Others don’t know how to ask for accommodations. I notice their grades are slipping and they aren’t participating in their group as actively and I reach out to them. I have had students struggle with the loss of a sibling, a grandparent in another country that they couldn’t afford to travel home to say goodbye to, and many other heartwrenching situations. 

Students coming to me with issues of race discrimination on campus that they are having trouble dealing with emotionally. 

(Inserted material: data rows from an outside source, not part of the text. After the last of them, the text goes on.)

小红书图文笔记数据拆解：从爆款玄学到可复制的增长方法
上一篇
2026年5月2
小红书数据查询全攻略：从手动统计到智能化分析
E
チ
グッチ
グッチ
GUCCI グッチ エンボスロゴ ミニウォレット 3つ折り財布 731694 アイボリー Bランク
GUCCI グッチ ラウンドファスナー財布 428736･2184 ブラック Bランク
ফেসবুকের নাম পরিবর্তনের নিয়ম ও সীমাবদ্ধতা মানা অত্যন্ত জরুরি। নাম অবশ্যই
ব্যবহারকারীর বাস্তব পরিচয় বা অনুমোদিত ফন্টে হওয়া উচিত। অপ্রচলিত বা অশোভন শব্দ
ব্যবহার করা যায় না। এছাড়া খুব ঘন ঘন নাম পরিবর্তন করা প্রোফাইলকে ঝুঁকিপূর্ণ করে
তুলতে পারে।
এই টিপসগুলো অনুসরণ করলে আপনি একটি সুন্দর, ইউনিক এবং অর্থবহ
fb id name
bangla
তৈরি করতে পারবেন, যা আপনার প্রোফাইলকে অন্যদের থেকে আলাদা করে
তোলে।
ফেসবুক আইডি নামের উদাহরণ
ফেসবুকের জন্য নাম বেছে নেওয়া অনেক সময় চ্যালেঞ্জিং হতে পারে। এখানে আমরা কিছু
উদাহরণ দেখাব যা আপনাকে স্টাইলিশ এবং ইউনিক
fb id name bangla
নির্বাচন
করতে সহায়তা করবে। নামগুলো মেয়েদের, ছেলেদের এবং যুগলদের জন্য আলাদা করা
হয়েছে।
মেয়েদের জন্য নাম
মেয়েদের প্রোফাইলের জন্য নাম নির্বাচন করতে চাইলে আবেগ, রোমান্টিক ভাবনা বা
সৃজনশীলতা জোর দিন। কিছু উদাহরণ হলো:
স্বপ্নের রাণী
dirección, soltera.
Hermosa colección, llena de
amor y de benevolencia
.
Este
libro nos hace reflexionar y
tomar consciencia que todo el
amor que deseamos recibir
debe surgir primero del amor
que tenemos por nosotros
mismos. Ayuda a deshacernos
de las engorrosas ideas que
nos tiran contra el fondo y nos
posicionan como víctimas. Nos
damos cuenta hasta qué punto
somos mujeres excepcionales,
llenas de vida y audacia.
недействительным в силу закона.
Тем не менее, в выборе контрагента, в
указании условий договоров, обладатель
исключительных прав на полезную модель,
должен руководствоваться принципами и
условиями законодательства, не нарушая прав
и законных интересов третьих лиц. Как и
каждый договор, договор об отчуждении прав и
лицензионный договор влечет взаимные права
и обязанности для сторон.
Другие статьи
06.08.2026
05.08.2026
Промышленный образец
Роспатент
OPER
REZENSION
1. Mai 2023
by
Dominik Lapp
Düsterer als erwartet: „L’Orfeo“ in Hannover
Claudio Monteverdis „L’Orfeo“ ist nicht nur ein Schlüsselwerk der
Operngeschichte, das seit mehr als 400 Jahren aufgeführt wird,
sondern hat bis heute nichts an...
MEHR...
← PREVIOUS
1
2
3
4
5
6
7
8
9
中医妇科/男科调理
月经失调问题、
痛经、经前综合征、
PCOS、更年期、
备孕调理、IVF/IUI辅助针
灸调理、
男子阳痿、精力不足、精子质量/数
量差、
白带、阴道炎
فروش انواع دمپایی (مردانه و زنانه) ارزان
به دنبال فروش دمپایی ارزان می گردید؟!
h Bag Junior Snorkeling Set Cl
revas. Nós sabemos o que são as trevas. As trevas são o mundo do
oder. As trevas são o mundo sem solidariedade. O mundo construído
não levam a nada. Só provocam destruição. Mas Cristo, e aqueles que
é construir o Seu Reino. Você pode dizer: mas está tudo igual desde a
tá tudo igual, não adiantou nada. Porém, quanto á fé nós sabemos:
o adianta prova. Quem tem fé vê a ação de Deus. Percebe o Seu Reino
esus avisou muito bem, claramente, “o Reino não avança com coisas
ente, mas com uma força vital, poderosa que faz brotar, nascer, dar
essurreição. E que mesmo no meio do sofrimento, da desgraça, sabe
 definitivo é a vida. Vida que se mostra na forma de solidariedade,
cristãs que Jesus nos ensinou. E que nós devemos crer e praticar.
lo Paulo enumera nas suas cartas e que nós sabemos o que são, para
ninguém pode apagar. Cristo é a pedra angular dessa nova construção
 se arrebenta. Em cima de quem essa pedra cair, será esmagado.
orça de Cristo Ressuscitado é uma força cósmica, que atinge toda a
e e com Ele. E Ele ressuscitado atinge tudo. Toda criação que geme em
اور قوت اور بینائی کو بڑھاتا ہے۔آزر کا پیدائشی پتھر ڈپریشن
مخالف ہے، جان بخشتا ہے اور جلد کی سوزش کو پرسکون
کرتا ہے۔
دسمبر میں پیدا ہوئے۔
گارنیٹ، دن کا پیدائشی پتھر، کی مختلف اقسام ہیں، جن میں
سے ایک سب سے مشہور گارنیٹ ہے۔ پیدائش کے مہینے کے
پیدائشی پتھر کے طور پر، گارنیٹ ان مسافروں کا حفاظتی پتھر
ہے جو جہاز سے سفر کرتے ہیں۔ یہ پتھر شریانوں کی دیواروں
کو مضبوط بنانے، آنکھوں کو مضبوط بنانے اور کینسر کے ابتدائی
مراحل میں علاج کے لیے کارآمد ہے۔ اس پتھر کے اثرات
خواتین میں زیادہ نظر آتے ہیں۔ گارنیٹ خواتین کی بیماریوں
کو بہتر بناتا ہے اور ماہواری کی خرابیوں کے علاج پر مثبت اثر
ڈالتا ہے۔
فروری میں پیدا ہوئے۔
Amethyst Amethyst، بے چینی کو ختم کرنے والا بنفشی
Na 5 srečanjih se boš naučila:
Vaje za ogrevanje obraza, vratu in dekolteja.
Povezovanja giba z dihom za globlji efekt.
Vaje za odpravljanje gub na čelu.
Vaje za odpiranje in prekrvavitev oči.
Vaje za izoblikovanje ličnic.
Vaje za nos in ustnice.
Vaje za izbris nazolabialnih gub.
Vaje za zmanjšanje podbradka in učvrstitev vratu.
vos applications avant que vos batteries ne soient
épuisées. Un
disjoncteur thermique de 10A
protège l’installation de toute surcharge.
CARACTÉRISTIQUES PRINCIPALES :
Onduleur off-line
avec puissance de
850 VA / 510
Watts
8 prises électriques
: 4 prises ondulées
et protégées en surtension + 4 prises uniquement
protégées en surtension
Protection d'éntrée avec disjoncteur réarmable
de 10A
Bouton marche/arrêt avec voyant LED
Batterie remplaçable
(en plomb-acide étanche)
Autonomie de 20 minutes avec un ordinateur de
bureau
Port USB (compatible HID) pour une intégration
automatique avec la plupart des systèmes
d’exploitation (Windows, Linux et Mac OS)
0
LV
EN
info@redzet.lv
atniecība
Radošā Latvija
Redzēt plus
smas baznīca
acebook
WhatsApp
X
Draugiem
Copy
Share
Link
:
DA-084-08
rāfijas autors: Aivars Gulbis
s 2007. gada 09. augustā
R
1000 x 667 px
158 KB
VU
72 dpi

At the bargaining table, MSUs Office of Employee Relations told us that helping students with emotional ‘first aid’ was not a part of our job as TAs. I strongly disagree. I could not be a good educator if I were not able to answer their questions and engage in these conversations with them. I donate my time to MSU to navigate the resources here, to help my students find the help they need. I need help doing that, so that I can teach your undergrads.

I and my ISP colleagues have also had to deal with severe allergic reactions requiring the use of an epipen, a seizure in class, a robbery, a diabetic emergency, and several other minor issues like deep cuts caused by broken glassware and other common lab and field ailments. 

I know of a friend at another institution who had to use an AED. I am not equipped to deal with these medical emergencies. For these reasons TAs should have the opportunity to get first aid training. Again, the Office of Emplyee Relations says its not part of our jobs.

Because of the State of our Department presentation, I know that one of the major reasons my department was preserved was because of the amount of money we brought to the university by teaching ISP.

We teach over 400 students each semester, we are fiscally valuable enough to save a department, we provide many of the core liberal arts educational goals, and we do so effectively by donating our time to your undergraduates.

There are many things you could do to help us help MSU undergrads, like reducing the TA courseload so that the 20 hours we spend on our students are quality hours, and provide us with free mental health first aid and first responder training so we know how to approach the situations that we’re not ‘paid to address’ but still spend valuable hours addressing everyday in classrooms across MSU.

Trish Smrecak is a teaching assistant in the Center for Integrative Studies and a graduate student in the Geology Department.